_TASK DETAILS_
In the records that follow, how many lines contain the word "haar"? Give only that figure.

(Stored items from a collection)

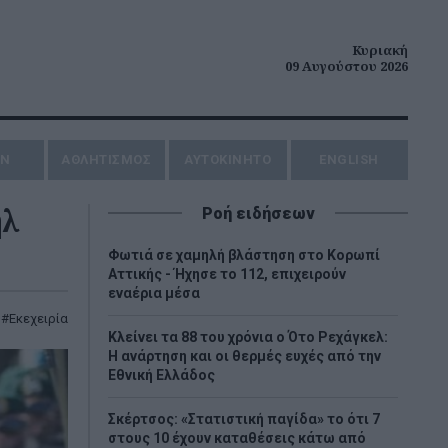
Κυριακή
09 Αυγούστου 2026
ΗΝ
ΑΘΛΗΤΙΣΜΟΣ
AYTOKINHTO
ENGLISH
ήλ
Ροή ειδήσεων
Φωτιά σε χαμηλή βλάστηση στο Κορωπί
Αττικής - Ήχησε το 112, επιχειρούν
εναέρια μέσα
,
Εκεχειρία
Κλείνει τα 88 του χρόνια ο Ότο Ρεχάγκελ:
Η ανάρτηση και οι θερμές ευχές από την
Εθνική Ελλάδος
Σκέρτσος: «Στατιστική παγίδα» το ότι 7
στους 10 έχουν καταθέσεις κάτω από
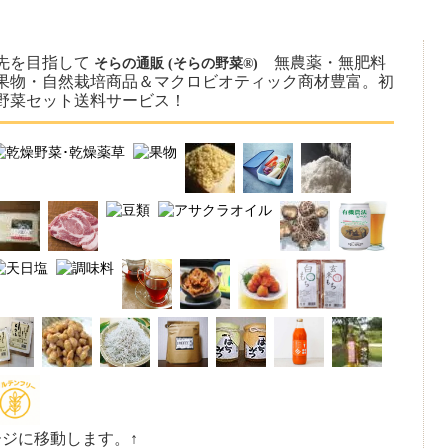
先を目指して
無農薬・無肥料
そらの通販 (そらの野菜®)
果物・自然栽培商品＆マクロビオティック商材豊富。初
野菜セット送料サービス！
ージに移動します。↑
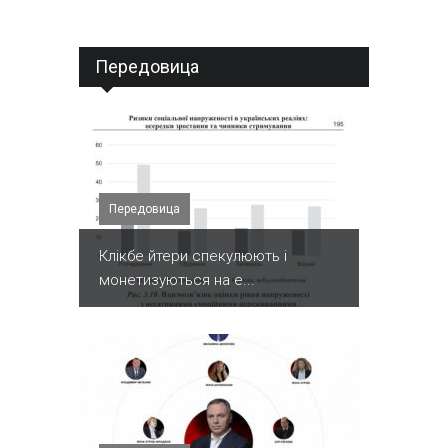
Передовица
Передовица
Клікбе йтери спекулюють і
монетизуються на е...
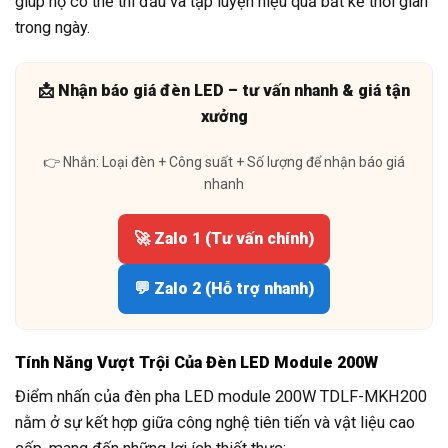
giúp họ có thể thi đấu và tập luyện hiệu quả bất kể thời gian
trong ngày.
📩 Nhận báo giá đèn LED – tư vấn nhanh & giá tận
xưởng
👉 Nhắn: Loại đèn + Công suất + Số lượng để nhận báo giá
nhanh
🚀 Zalo 1 (Tư vấn chính)
💬 Zalo 2 (Hỗ trợ nhanh)
Tính Năng Vượt Trội Của Đèn LED Module 200W
Điểm nhấn của đèn pha LED module 200W TDLF-MKH200
nằm ở sự kết hợp giữa công nghệ tiên tiến và vật liệu cao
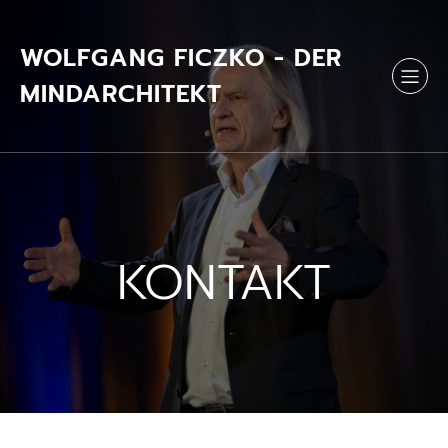
Zum
Inhalt
springen
WOLFGANG FICZKO - DER
MINDARCHITEKT
KONTAKT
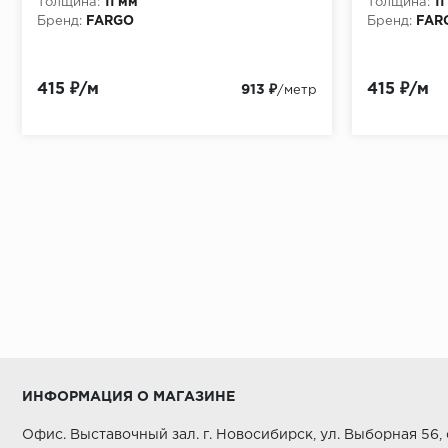
Толщина:
11 мм
Толщина:
11
Бренд:
FARGO
Бренд:
FAR
415 ₽/м
415 ₽/м
913 ₽
/метр
ИНФОРМАЦИЯ О МАГАЗИНЕ
Офис. Выставочный зал. г. Новосибирск, ул. Выборная 56,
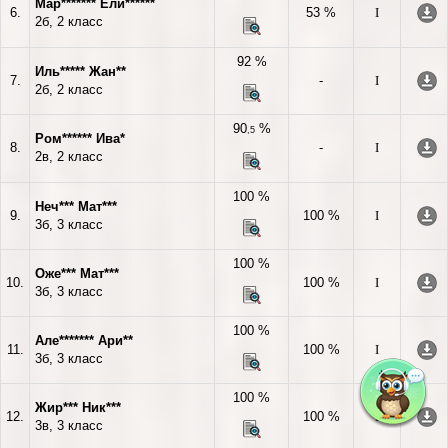
Мар******* Ели******
6.
53 %
I
2б, 2 класс
92 %
Иль***** Жан**
7.
-
I
2б, 2 класс
90
%
,5
Ром****** Ива*
8.
-
I
2в, 2 класс
100 %
Неч*** Мат***
9.
100 %
I
3б, 3 класс
100 %
Оже*** Мат***
10.
100 %
I
3б, 3 класс
100 %
Але******* Ари**
11.
100 %
I
3б, 3 класс
100 %
Жир*** Ник***
12.
100 %
I
3в, 3 класс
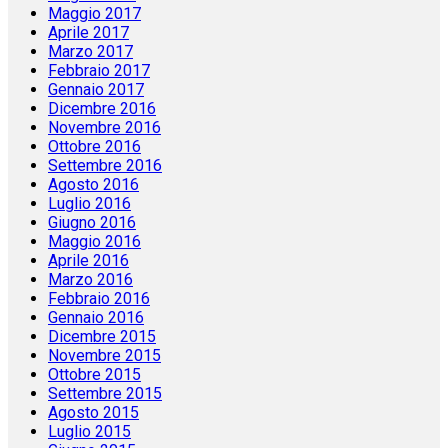
Maggio 2017
Aprile 2017
Marzo 2017
Febbraio 2017
Gennaio 2017
Dicembre 2016
Novembre 2016
Ottobre 2016
Settembre 2016
Agosto 2016
Luglio 2016
Giugno 2016
Maggio 2016
Aprile 2016
Marzo 2016
Febbraio 2016
Gennaio 2016
Dicembre 2015
Novembre 2015
Ottobre 2015
Settembre 2015
Agosto 2015
Luglio 2015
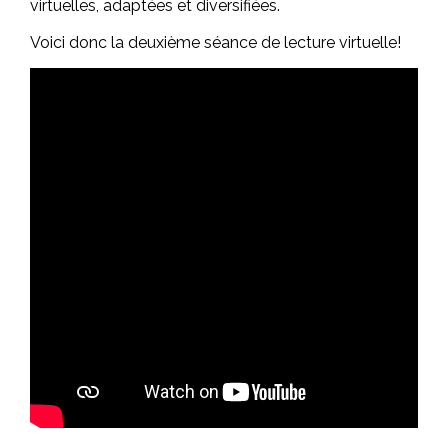
virtuelles, adaptées et diversifiées.
Voici donc la deuxième séance de lecture virtuelle!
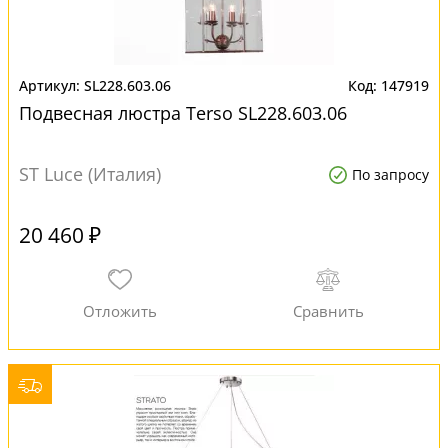
SL228.603.06
147919
Подвесная люстра Terso SL228.603.06
ST Luce (Италия)
По запросу
20 460 ₽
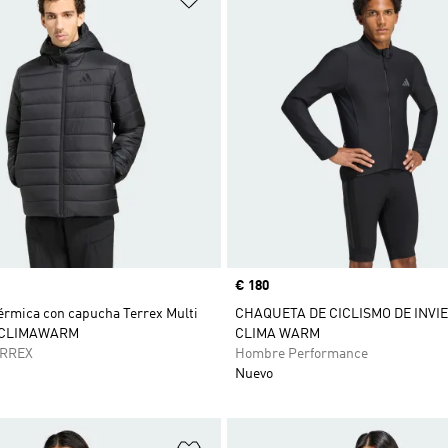
Precio
€ 180
érmica con capucha Terrex Multi
CHAQUETA DE CICLISMO DE INVI
s CLIMAWARM
CLIMA WARM
ERREX
Hombre Performance
Nuevo
sta de deseos
Añadir a la lista de deseos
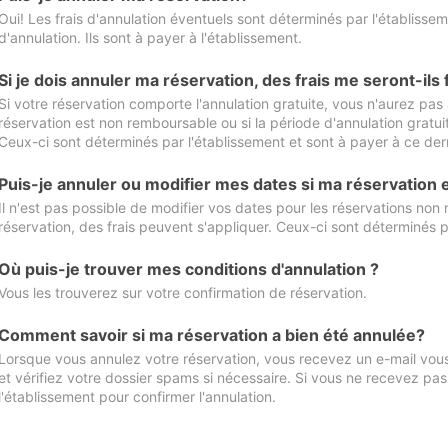
Oui! Les frais d'annulation éventuels sont déterminés par l'établisse
d'annulation. Ils sont à payer à l'établissement.
Si je dois annuler ma réservation, des frais me seront-ils
Si votre réservation comporte l'annulation gratuite, vous n'aurez pas 
réservation est non remboursable ou si la période d'annulation gratuit
Ceux-ci sont déterminés par l'établissement et sont à payer à ce dern
Puis-je annuler ou modifier mes dates si ma réservation
Il n'est pas possible de modifier vos dates pour les réservations non
réservation, des frais peuvent s'appliquer. Ceux-ci sont déterminés p
Où puis-je trouver mes conditions d'annulation ?
Vous les trouverez sur votre confirmation de réservation.
Comment savoir si ma réservation a bien été annulée?
Lorsque vous annulez votre réservation, vous recevez un e-mail vous 
et vérifiez votre dossier spams si nécessaire. Si vous ne recevez pas
l'établissement pour confirmer l'annulation.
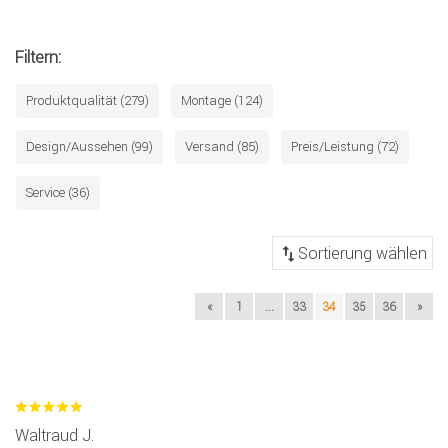
Filtern:
Produktqualität (279)
Montage (124)
Design/Aussehen (99)
Versand (85)
Preis/Leistung (72)
Service (36)
«
1
...
33
34
35
36
»
Waltraud J.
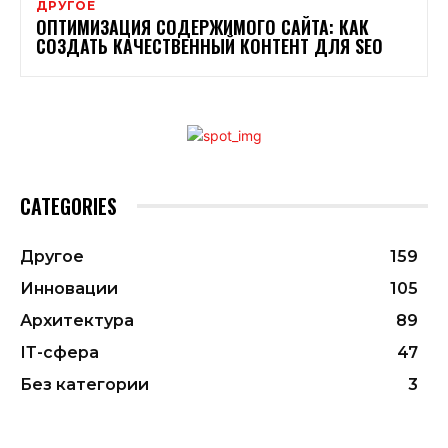
ДРУГОЕ
ОПТИМИЗАЦИЯ СОДЕРЖИМОГО САЙТА: КАК
СОЗДАТЬ КАЧЕСТВЕННЫЙ КОНТЕНТ ДЛЯ SEO
CATEGORIES
Другое
159
Инновации
105
Архитектура
89
ІТ-сфера
47
Без категории
3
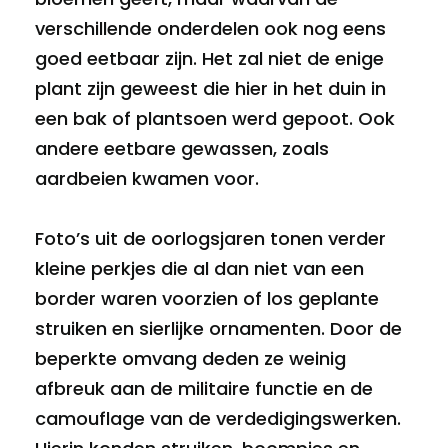
verschillende onderdelen ook nog eens
goed eetbaar zijn. Het zal niet de enige
plant zijn geweest die hier in het duin in
een bak of plantsoen werd gepoot. Ook
andere eetbare gewassen, zoals
aardbeien kwamen voor.
Foto’s uit de oorlogsjaren tonen verder
kleine perkjes die al dan niet van een
border waren voorzien of los geplante
struiken en sierlijke ornamenten. Door de
beperkte omvang deden ze weinig
afbreuk aan de militaire functie en de
camouflage van de verdedigingswerken.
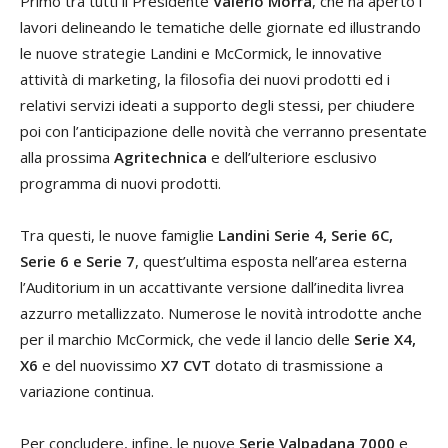
Primo tra tutti il Presidente
Valerio Morra
, che ha aperto i
lavori delineando le tematiche delle giornate ed illustrando
le nuove strategie Landini e McCormick, le innovative
attività di marketing, la filosofia dei nuovi prodotti ed i
relativi servizi ideati a supporto degli stessi, per chiudere
poi con l’anticipazione delle novità che verranno presentate
alla prossima
Agritechnica
e dell’ulteriore esclusivo
programma di nuovi prodotti.
Tra questi, le nuove famiglie
Landini Serie 4,
Serie 6C,
Serie 6 e Serie 7
, quest’ultima esposta nell’area esterna
l’Auditorium in un accattivante versione dall’inedita livrea
azzurro metallizzato. Numerose le novità introdotte anche
per il marchio McCormick, che vede il lancio delle
Serie X4,
X6
e del nuovissimo
X7 CVT
dotato di trasmissione a
variazione continua.
Per concludere, infine, le nuove
Serie Valpadana 7000
e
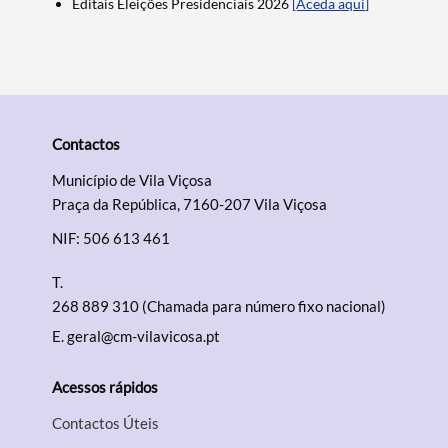
Editais Eleições Presidenciais 2026
[Aceda aqui]
Categorias gerais
Contactos
Filtros
Município de Vila Viçosa
Praça da República, 7160-207 Vila Viçosa
NIF: 506 613 461
T.
268 889 310 (Chamada para número fixo nacional)
E.
geral@cm-vilavicosa.pt
Acessos rápidos
Contactos Úteis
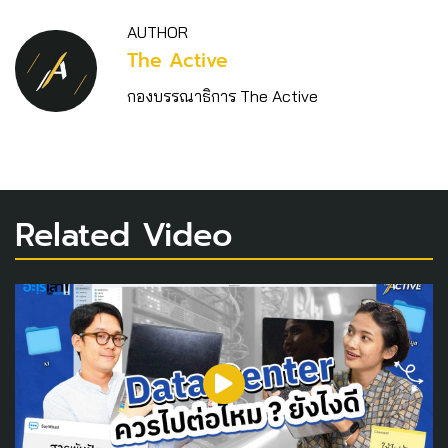
AUTHOR
The Active
กองบรรณาธิการ The Active
Related Video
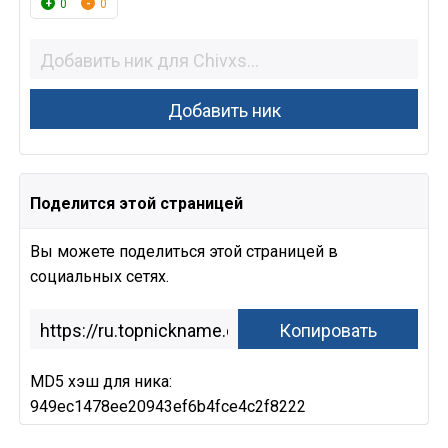
0
0
Поделится этой страницей
Вы можете поделиться этой страницей в
социальных сетях.
MD5 хэш для ника:
949ec1478ee20943ef6b4fce4c2f8222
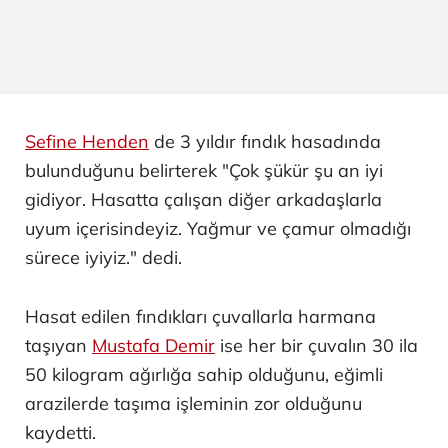
Sefine Henden
de 3 yıldır fındık hasadında
bulunduğunu belirterek "Çok şükür şu an iyi
gidiyor. Hasatta çalışan diğer arkadaşlarla
uyum içerisindeyiz. Yağmur ve çamur olmadığı
sürece iyiyiz." dedi.
Hasat edilen fındıkları çuvallarla harmana
taşıyan
Mustafa Demir
ise her bir çuvalın 30 ila
50 kilogram ağırlığa sahip olduğunu, eğimli
arazilerde taşıma işleminin zor olduğunu
kaydetti.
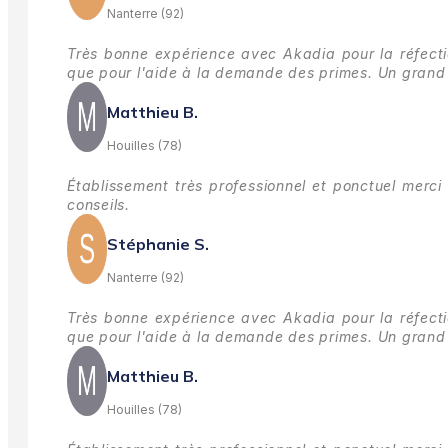
Nanterre (92)
Très bonne expérience avec Akadia pour la réfectio
que pour l'aide à la demande des primes.
Un grand 
Matthieu B.
Houilles (78)
Établissement très professionnel et ponctuel merci 
conseils.
Stéphanie S.
Nanterre (92)
Très bonne expérience avec Akadia pour la réfectio
que pour l'aide à la demande des primes.
Un grand 
Matthieu B.
Houilles (78)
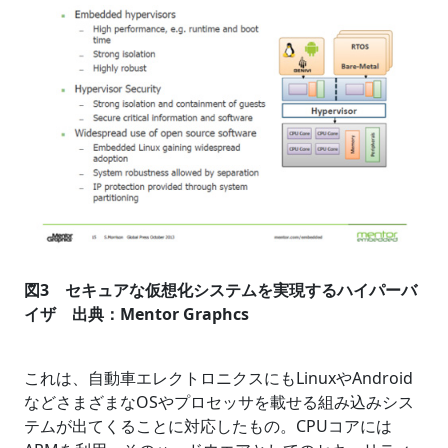
図3 セキュアな仮想化システムを実現するハイパーバ
イザ 出典：Mentor Graphcs
これは、自動車エレクトロニクスにもLinuxやAndroid
などさまざまなOSやプロセッサを載せる組み込みシス
テムが出てくることに対応したもの。CPUコアには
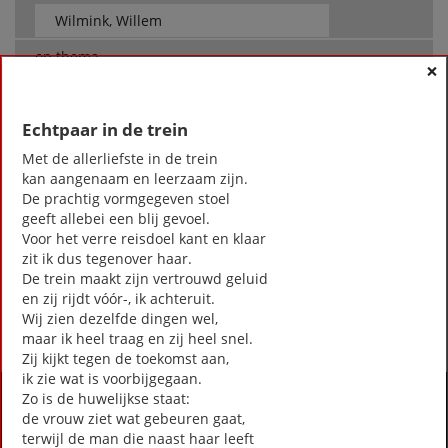
op thema
×
-- Alle thema's --
Echtpaar in de trein
Met de allerliefste in de trein
Wilmink, Willem
kan aangenaam en leerzaam zijn.
Allerzielen
De prachtig vormgegeven stoel
Dood zijn duurt zo lang
geeft allebei een blij gevoel.
Duinen
Voor het verre reisdoel kant en klaar
Echtpaar in de trein
zit ik dus tegenover haar.
Troostlied voor wie met Kerst alleen zijn
De trein maakt zijn vertrouwd geluid
en zij rijdt vóór-, ik achteruit.
First
Previous
Next
Last
«
‹
1
›
»
Wij zien dezelfde dingen wel,
maar ik heel traag en zij heel snel.
Zij kijkt tegen de toekomst aan,
ik zie wat is voorbijgegaan.
Activiteiten
Zo is de huwelijkse staat:
de vrouw ziet wat gebeuren gaat,
Lezingen door en over schrijvers
terwijl de man die naast haar leeft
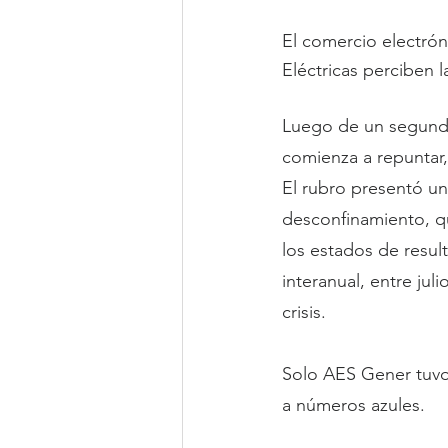
El comercio electrón
Eléctricas perciben l
Luego de un segundo 
comienza a repuntar,
El rubro presentó un
desconfinamiento, qu
los estados de resul
interanual, entre jul
crisis.
Solo AES Gener tuvo 
a números azules.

_RESULT OF THIS TASK_
2